| Test Value | Reference Range |
pH | 7.55 | (7.35-7.45) |
pCO2 | 20 | (35-45) |
pO2 | 84 | (80-100) |
HCO3 | 18 | (22-26) |
Which of the following is the most appropriate next step in management?
- A) PO Activated Charcoal
- B) IM Glucagon 1mg
- C) IV Atropine 2mg
- D) IV NaHCO3 infusion
This patient presents to the Emergency department for altered mental status, nausea, and tinnitus (ear ringing). Her exam shows a confused female with tachypnea, tachycardia, borderline fever, wet skin, and normal pupil size. Altered mental status has a broad differential diagnosis, including intracranial bleeding, stroke, post-ictal state, hypoglycemia, electrolyte abnormalities, other metabolic causes, infectious etiologies, toxicological causes, and many other conditions. The immediate evaluation and treatment of this patient should focus on the ‘ABCs’, or an abnormality in the airway, breathing, and circulation. Any rapidly correctable causes of altered mental status, like hypoxia, hypoglycemia, hyperthermia, should be addressed appropriately at this stage (i.e., supplemental oxygen, IV dextrose, body cooling).
This patient’s exam mimics many aspects of a sympathomimetic toxidrome, however, having the awareness that oil of wintergreen is a potent salicylate will lead to the diagnosis. This patient has salicylate poisoning. Salicylates are present in many over the counter pain medications, including aspirin, oil of wintergreen (methyl salicylate), and Pepto-Bismol (bismuth subsalicylate). An acute overdose of salicylates may present as tachycardia, hypertension, and hyperthermia, similar to a sympathomimetic toxidrome. Other features include tinnitus, altered mental status, seizures, and coma.
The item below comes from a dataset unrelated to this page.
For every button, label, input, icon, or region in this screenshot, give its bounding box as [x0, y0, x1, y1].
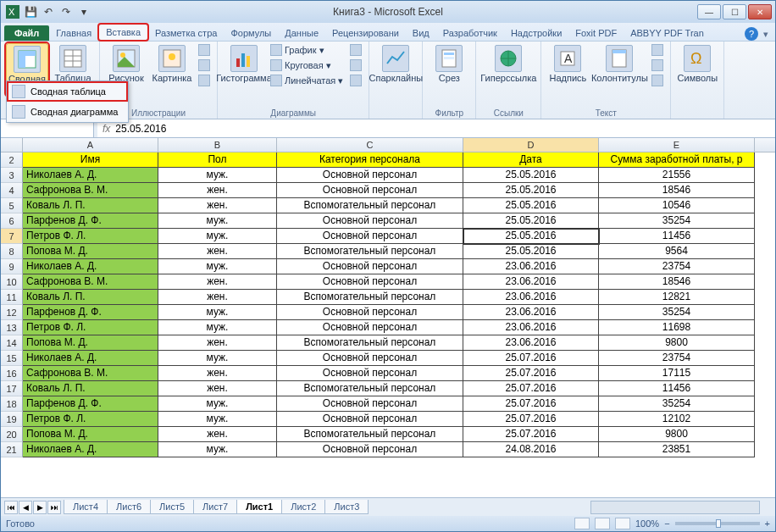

The patient’s ABG shows a respiratory alkalosis (elevated pH, low pCO2) mixed with a metabolic acidosis (low HCO3). Salicylic acid disrupts the body’s ability to process energy at the cellular level by acting as an ‘uncoupler’ of the oxidative phosphorylation process. Salicylates directly stimulate the respiratory centers in the brainstem, triggering hyperventilation and increased lactic and pyruvic acid. Hyperventilation causes the initial respiratory alkalosis, and the elevated lactic and pyruvic acid later causes an increased anion gap metabolic acidosis or a mixed metabolic acidosis and respiratory alkalosis.
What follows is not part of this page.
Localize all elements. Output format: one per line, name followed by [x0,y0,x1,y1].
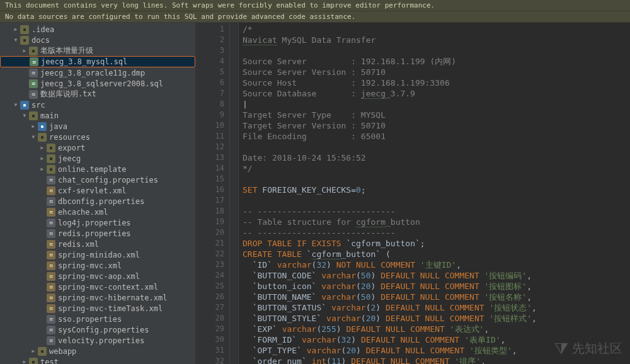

The treatment of salicylate overdose is prompt IV NaHCO3 infusion (Choice D) to alkalinize the urine and blood. This assists in the more rapid clearance of salicylates. Hemodialysis can be considered if salicylate levels are over 80-100mg/dL, or if there is persistent altered mental status, acidosis, or organ failure despite starting the NaHCO3 infusion. PO Activated charcoal (Choice A) is helpful in binding certain toxins and preventing their absorption through the GI tract. Charcoal is most beneficial when it is used early after drug ingestion. This patient was exposed to salicylates by a topical route, so PO charcoal would not be helpful. IM Glucagon (Choice B) is helpful in hypoglycemia and betablocker overdose. This patient is not hypoglycemic and was not exposed to betablockers. IV Atropine (Choice C) is helpful in patients with a cholinergic toxidrome (i.e., organophosphates, nerve gases), but would not be helpful in this patient. Atropine would likely worsen the patient’s tachycardia. The best next step would be IV NaHCO3 infusion (Choice D).